3. La nécessité de s'interroger sur les règles européennes applicables en matière de fiscalité des entreprises
Les reversements d'impôts au profit des entreprises sont réalisés en application des principes de libre circulation des capitaux et d'égalité de traitement issus du droit de l'Union européenne. Les différents contentieux énumérés ci-dessus en témoignent : les juges nationaux ou européens tranchent les grands litiges fiscaux en condamnant les États à reverser aux entreprises les impôts perçus au titre des dispositifs contestés.
Les restitutions opérées au profit des entreprises s'alignent sur les dispositifs fiscaux les plus favorables aux entreprises. Le rapporteur spécial considère que ces montants témoignent du caractère ultralibéral des fondements de l'Union européenne. Celle-ci, fondée sur une vision économique, grève sans difficulté les finances de l'État de plusieurs milliards d'euros pour favoriser la circulation des capitaux et l'égalité de traitement entre les entreprises de l'Union.

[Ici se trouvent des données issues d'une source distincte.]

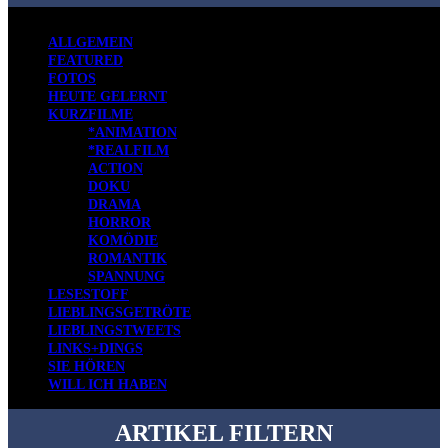
ALLGEMEIN
FEATURED
FOTOS
HEUTE GELERNT
KURZFILME
*ANIMATION
*REALFILM
ACTION
DOKU
DRAMA
HORROR
KOMÖDIE
ROMANTIK
SPANNUNG
LESESTOFF
LIEBLINGSGETRÖTE
LIEBLINGSTWEETS
LINKS+DINGS
SIE HÖREN
WILL ICH HABEN
ARTIKEL FILTERN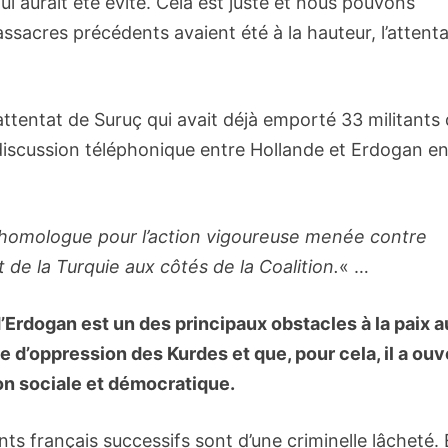
hui aurait été évité. Cela est juste et nous pouvons
massacres précédents avaient été à la hauteur, l’attent
’attentat de Suruç qui avait déjà emporté 33 militants
 discussion téléphonique entre Hollande et Erdogan e
 homologue pour l’action vigoureuse menée contre
e la Turquie aux côtés de la Coalition.
« …
d’Erdogan est un des principaux obstacles à la paix a
ue d’oppression des Kurdes et que, pour cela, il a ouv
ion sociale et démocratique.
ts français successifs sont d’une criminelle lâcheté. 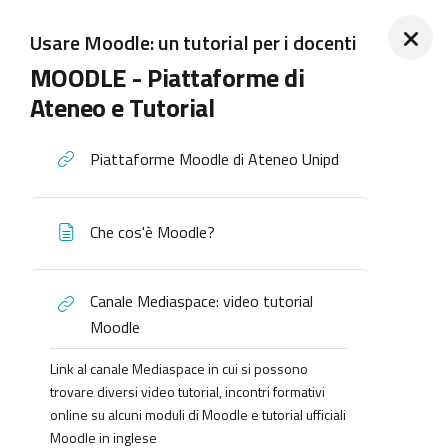
Usare Moodle: un tutorial per i docenti
MOODLE - Piattaforme di
Ateneo e Tutorial
Piattaforme Moodle di Ateneo Unipd
Che cos'è Moodle?
Canale Mediaspace: video tutorial
Moodle
Link al canale Mediaspace in cui si possono
trovare diversi video tutorial, incontri formativi
online su alcuni moduli di Moodle e tutorial ufficiali
Moodle in inglese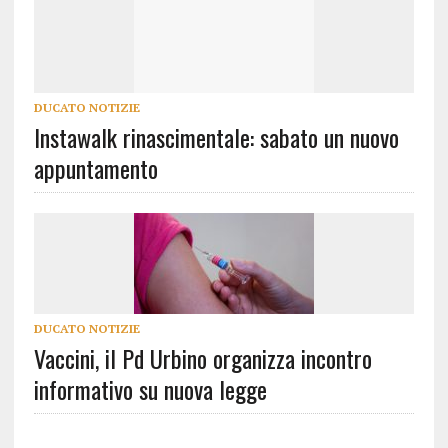
DUCATO NOTIZIE
Instawalk rinascimentale: sabato un nuovo
appuntamento
DUCATO NOTIZIE
Vaccini, il Pd Urbino organizza incontro
informativo su nuova legge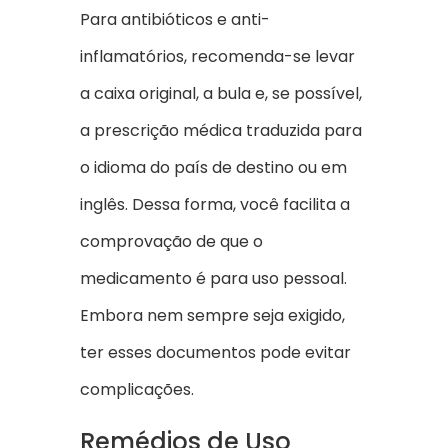
Para antibióticos e anti-
inflamatórios, recomenda-se levar
a caixa original, a bula e, se possível,
a prescrição médica traduzida para
o idioma do país de destino ou em
inglês. Dessa forma, você facilita a
comprovação de que o
medicamento é para uso pessoal.
Embora nem sempre seja exigido,
ter esses documentos pode evitar
complicações.
Remédios de Uso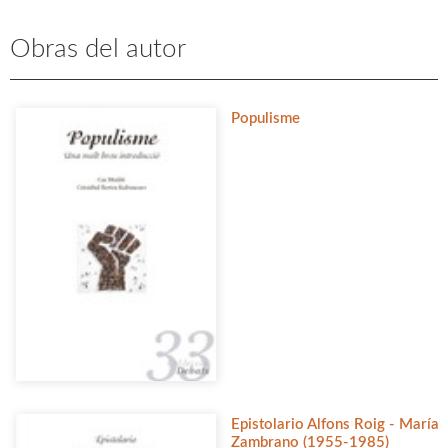
Obras del autor
Populisme
Epistolario Alfons Roig - María
Zambrano (1955-1985)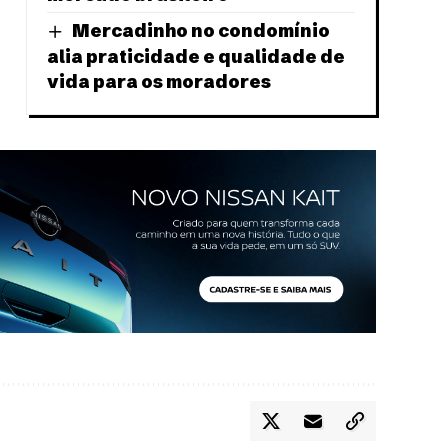
Mercadinho no condomínio
alia praticidade e qualidade de
vida para os moradores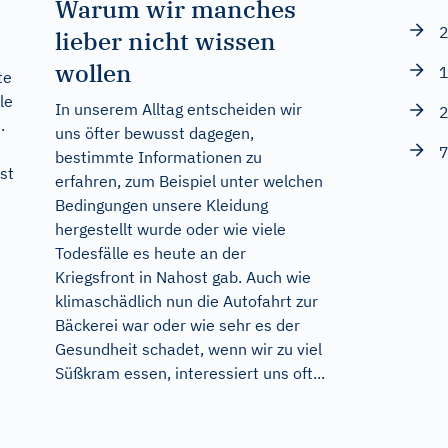
Warum wir manches
2
lieber nicht wissen
wollen
1
te
le
In unserem Alltag entscheiden wir
2
.
uns öfter bewusst dagegen,
7
bestimmte Informationen zu
st
erfahren, zum Beispiel unter welchen
Bedingungen unsere Kleidung
hergestellt wurde oder wie viele
Todesfälle es heute an der
Kriegsfront in Nahost gab. Auch wie
klimaschädlich nun die Autofahrt zur
Bäckerei war oder wie sehr es der
Gesundheit schadet, wenn wir zu viel
Süßkram essen, interessiert uns oft...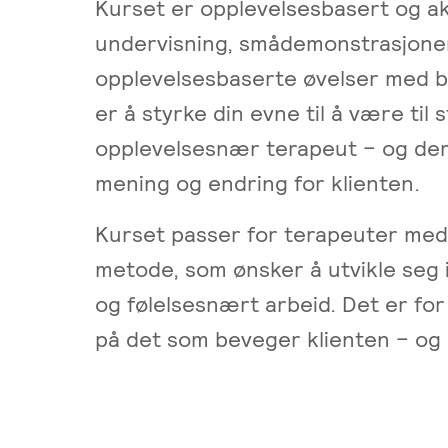
Kurset er opplevelsesbasert og ak
undervisning, smådemonstrasjoner
opplevelsesbaserte øvelser med b
er å styrke din evne til å være ti
opplevelsesnær terapeut – og de
mening og endring for klienten.
Kurset passer for terapeuter med 
metode, som ønsker å utvikle seg
og følelsesnært arbeid. Det er fo
på det som beveger klienten – og 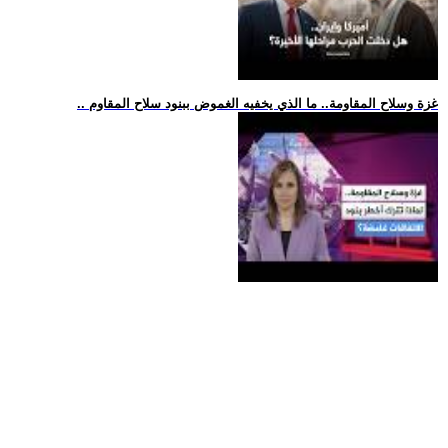
.. غزة وسلاح المقاومة.. ما الذي يخفيه الغموض ببنود سلاح المقاوم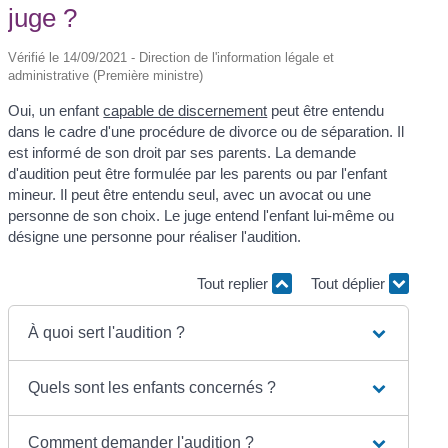
juge ?
Vérifié le 14/09/2021 - Direction de l'information légale et
administrative (Première ministre)
Oui, un enfant
capable de discernement
peut être entendu
dans le cadre d'une procédure de divorce ou de séparation. Il
est informé de son droit par ses parents. La demande
d'audition peut être formulée par les parents ou par l'enfant
mineur. Il peut être entendu seul, avec un avocat ou une
personne de son choix. Le juge entend l'enfant lui-même ou
désigne une personne pour réaliser l'audition.
Tout replier
Tout déplier
À quoi sert l'audition ?
Quels sont les enfants concernés ?
Comment demander l'audition ?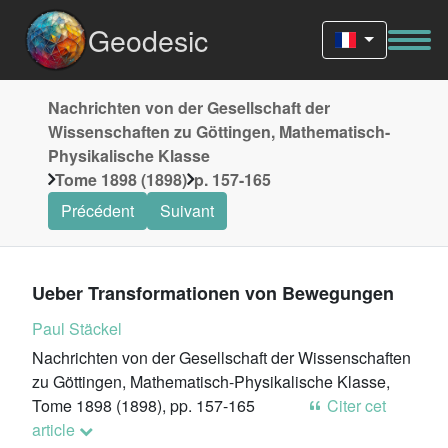
Geodesic
Nachrichten von der Gesellschaft der
Wissenschaften zu Göttingen, Mathematisch-
Physikalische Klasse
Tome 1898 (1898)
p. 157-165
Précédent
Suivant
Ueber Transformationen von Bewegungen
Paul Stäckel
Nachrichten von der Gesellschaft der Wissenschaften
zu Göttingen, Mathematisch-Physikalische Klasse,
Tome 1898 (1898), pp. 157-165
Citer cet
article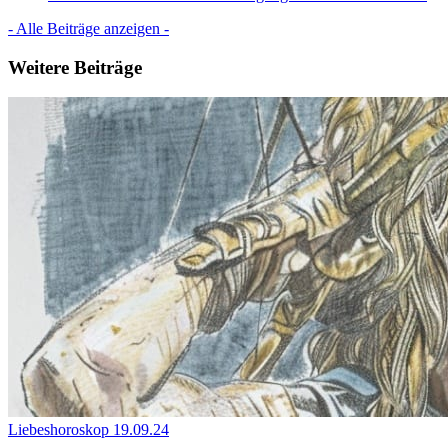
- Alle Beiträge anzeigen -
Weitere Beiträge
Liebeshoroskop
19.09.24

De plus, les règles de libre circulation des capitaux fixées par le droit de l'Union européenne favorisent la concurrence fiscale entre les États membres qui ont fait du taux d'impôt sur les sociétés un instrument au service de leur attractivité économique. À ce titre, il convient de rappeler que le taux moyen implicite d'impôt sur les sociétés n'a cessé de diminuer depuis plusieurs années dans les États membres de l'Union européenne.
Le rapporteur spécial considère donc qu'il est nécessaire de repenser en profondeur les règles applicables à la libre circulation des capitaux et qu'il est indispensable de trouver des solutions pour limiter la concurrence fiscale entre les États ce qui permettrait, subséquemment, de limiter les contentieux fiscaux.

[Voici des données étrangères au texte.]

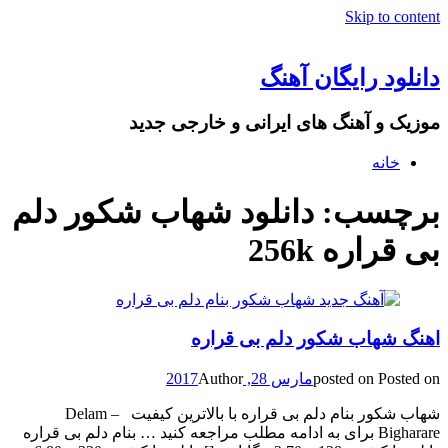
Skip to content
دانلود رایگان آهنگ
موزیک و آهنگ های ایرانی و خارجی جدید
خانه
برچسب: دانلود شهاب شکور دلم
بی قراره 256k
اهنگ شهاب شکور دلم بی قراره
Posted on
posted on
مارس 28, 2017
Author
شهاب شکور بنام دلم بی قراره با بالاترین کیفیت – Delam
Bigharare برای به ادامه مطلب مراجعه کنید … بنام دلم بی قراره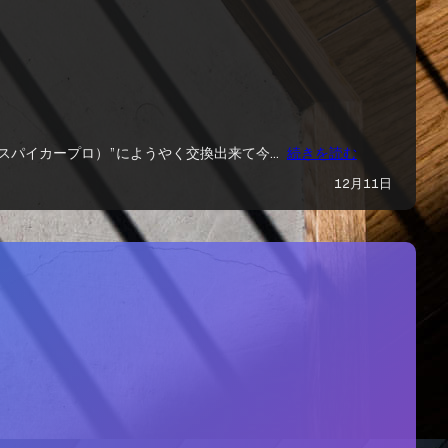
イススパイカープロ）”にようやく交換出来て今…
続きを読む
12月11日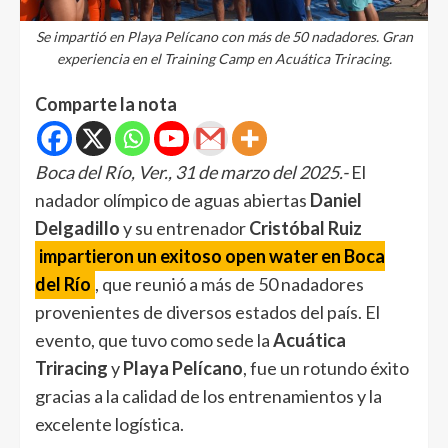
Se impartió en Playa Pelícano con más de 50 nadadores. Gran
experiencia en el Training Camp en Acuática Triracing.
Comparte la nota
Boca del Río, Ver., 31 de marzo del 2025.-
El
nadador olímpico de aguas abiertas
Daniel
Delgadillo
y su entrenador
Cristóbal Ruiz
impartieron un exitoso open water en Boca
del Río
, que reunió a más de 50 nadadores
provenientes de diversos estados del país. El
evento, que tuvo como sede la
Acuática
Triracing
y
Playa Pelícano
, fue un rotundo éxito
gracias a la calidad de los entrenamientos y la
excelente logística.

* 19 Le contentieux Messer France est relatif à la contribution au service public de l'électricité (CSPE). Dans ses conclusions du 25 juillet dernier, la CJUE a considéré que la CSPE, dans sa version d'avant 2016, ne devait pas avoir des finalités de cohésion territoriale et sociale et des finalités administratives. Les contribuables peuvent donc prétendre à un remboursement partiel de CSPE. Son traitement par la commission de régulation de l'énergie ne consiste pas en l'application de décisions de justice, mais en des transactions visant à permettre le désistement de requêtes déposées devant le TA Paris.

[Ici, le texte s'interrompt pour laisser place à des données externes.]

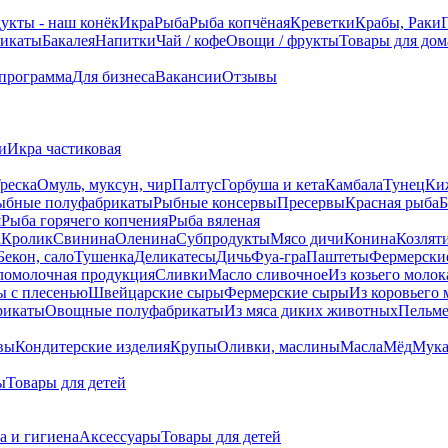
укты - наш конёк
Икра
Рыба
Рыба копчёная
Креветки
Крабы, Раки
икаты
Бакалея
Напитки
Чай / кофе
Овощи / фрукты
Товары для дом
 программа
Для бизнеса
Вакансии
Отзывы
и
Икра частиковая
реска
Омуль, муксун, чир
Палтус
Горбуша и кета
Камбала
Тунец
Ки
ыбные полуфабрикаты
Рыбные консервы
Пресервы
Красная рыба
Б
я
Рыба горячего копчения
Рыба вяленая
а
Кролик
Свинина
Оленина
Субпродукты
Мясо дичи
Конина
Козлят
Бекон, сало
Тушенка
Деликатесы
Дичь
Фуа-гра
Паштеты
Фермерски
ломолочная продукция
Сливки
Масло сливочное
Из козьего молок
 c плесенью
Швейцарские сыры
Фермерские сыры
Из коровьего 
рикаты
Овощные полуфабрикаты
Из мяса диких животных
Пельм
вы
Кондитерские изделия
Крупы
Оливки, маслины
Масла
Мёд
Мук
ы
Товары для детей
а и гигиена
Аксессуары
Товары для детей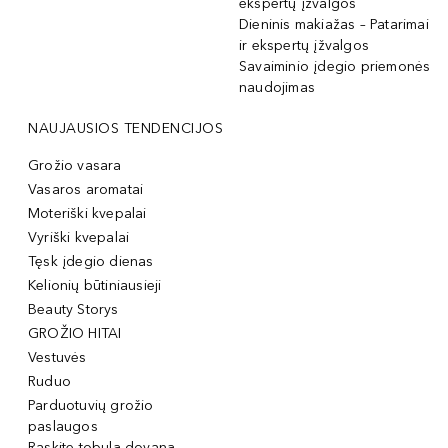
ekspertų įžvalgos
Dieninis makiažas – Patarimai
ir ekspertų įžvalgos
Savaiminio įdegio priemonės
naudojimas
NAUJAUSIOS TENDENCIJOS
Grožio vasara
Vasaros aromatai
Moteriški kvepalai
Vyriški kvepalai
Tęsk įdegio dienas
Kelionių būtiniausieji
Beauty Storys
GROŽIO HITAI
Vestuvės
Ruduo
Parduotuvių grožio
paslaugos
Raskite tobulą dovaną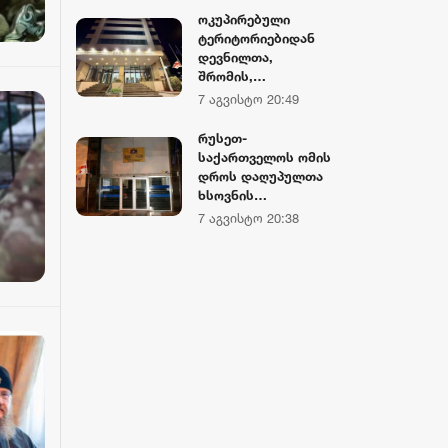
თავდაცვის
ოკუპირებული
სამინისტროში და
ტერიტორიებიდან
თავდაცვის
დევნილთა,
ძალების სამხედრო
შრომის,
ბაზებზე
ჯანმრთელობისა და
7 აგვისტო 20:49
სახელმწიფო
სოციალური დაცვის
დროშები დაეშვა
სამინისტროს
რუსეთ-
შენობაზე
საქართველოს ომის
სახელმწიფო
დროს დაღუპულთა
დროშა დაეშვა
ხსოვნის
პატივსაცემად,
7 აგვისტო 20:38
აფხაზეთის
მთავრობის
შენობაზე
სახელმწიფო
დროშა დაშვებულია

* 20 Loi de finances rectificatives pour 2012, n° 2012-958 du 16 août 2012.
* 21 Cour des comptes, référé du 30 mai 2013 sur les contentieux précompte mobilier et OPCVM.
* 22 CE, 12 mars 2014, Sté Céline et CE, 27 juin 2016, SA Faurecia.
* 23 Dans un État signataire, avec la France, d'une convention fiscale.
* 24 Conseil constitutionnel, décision n° 2017-660 QPC du 6 octobre 2017.
* 25 Cette contribution a été annulée par le Conseil constitutionnel pour rupture d'égalité devant l'impôt, cette rupture d'égalité étant elle-même une conséquence de l'invalidation partielle de la contribution par la CJUE (arrêt C-365/16 du 17 mai 2017).